From: Dapeng Mi <dapeng1.mi@linux.intel.com>
To: Peter Zijlstra <peterz@infradead.org>,
Ingo Molnar <mingo@redhat.com>,
Arnaldo Carvalho de Melo <acme@kernel.org>,
Namhyung Kim <namhyung@kernel.org>,
Thomas Gleixner <tglx@linutronix.de>,
Dave Hansen <dave.hansen@linux.intel.com>,
Ian Rogers <irogers@google.com>,
Adrian Hunter <adrian.hunter@intel.com>,
Jiri Olsa <jolsa@kernel.org>,
Alexander Shishkin <alexander.shishkin@linux.intel.com>,
Andi Kleen <ak@linux.intel.com>,
Eranian Stephane <eranian@google.com>
Cc: Mark Rutland <mark.rutland@arm.com>,
broonie@kernel.org, Ravi Bangoria <ravi.bangoria@amd.com>,
linux-kernel@vger.kernel.org, linux-perf-users@vger.kernel.org,
Zide Chen <zide.chen@intel.com>,
Falcon Thomas <thomas.falcon@intel.com>,
Dapeng Mi <dapeng1.mi@intel.com>,
Xudong Hao <xudong.hao@intel.com>,
Dapeng Mi <dapeng1.mi@linux.intel.com>,
Kan Liang <kan.liang@linux.intel.com>
Subject: [Patch v7 12/24] perf/x86: Enable XMM register sampling for REGS_USER case
Date: Tue, 24 Mar 2026 08:41:06 +0800 [thread overview]

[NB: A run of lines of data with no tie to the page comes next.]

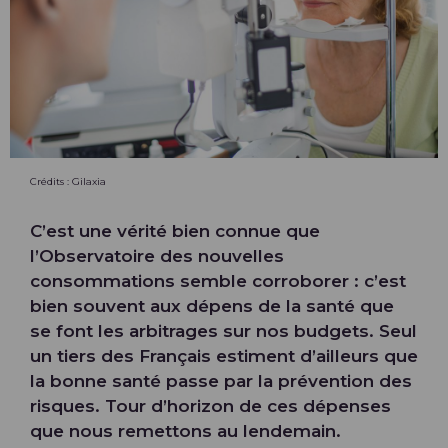
Crédits : Gilaxia
C’est une vérité bien connue que
l’Observatoire des nouvelles
consommations semble corroborer : c’est
bien souvent aux dépens de la santé que
se font les arbitrages sur nos budgets. Seul
un tiers des Français estiment d’ailleurs que
la bonne santé passe par la prévention des
risques. Tour d’horizon de ces dépenses
que nous remettons au lendemain.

Message-ID: <20260324004118.3772171-13-dapeng1.mi@linux.intel.com> (raw)
In-Reply-To: <20260324004118.3772171-1-dapeng1.mi@linux.intel.com>
This patch adds support for XMM register sampling in the REGS_USER case.
To handle simultaneous sampling of XMM registers for both REGS_INTR and
REGS_USER cases, a per-CPU `x86_user_regs` is introduced to store
REGS_USER-specific XMM registers. This prevents REGS_USER-specific XMM
register data from being overwritten by REGS_INTR-specific data if they
share the same `x86_perf_regs` structure.
To sample user-space XMM registers, the `x86_pmu_update_user_ext_regs()`
helper function is added. It checks if the `TIF_NEED_FPU_LOAD` flag is
set. If so, the user-space XMM register data can be directly retrieved
from the cached task FPU state, as the corresponding hardware registers
have been cleared or switched to kernel-space data. Otherwise, the data
must be read from the hardware registers using the `xsaves` instruction.
For PEBS events, `x86_pmu_update_user_ext_regs()` checks if the
PEBS-sampled XMM register data belongs to user-space. If so, no further
action is needed. Otherwise, the user-space XMM register data needs to be
re-sampled using the same method as for non-PEBS events.
Co-developed-by: Kan Liang <kan.liang@linux.intel.com>
Signed-off-by: Kan Liang <kan.liang@linux.intel.com>
Signed-off-by: Dapeng Mi <dapeng1.mi@linux.intel.com>
---
arch/x86/events/core.c | 95 ++++++++++++++++++++++++++++++++++++------
1 file changed, 82 insertions(+), 13 deletions(-)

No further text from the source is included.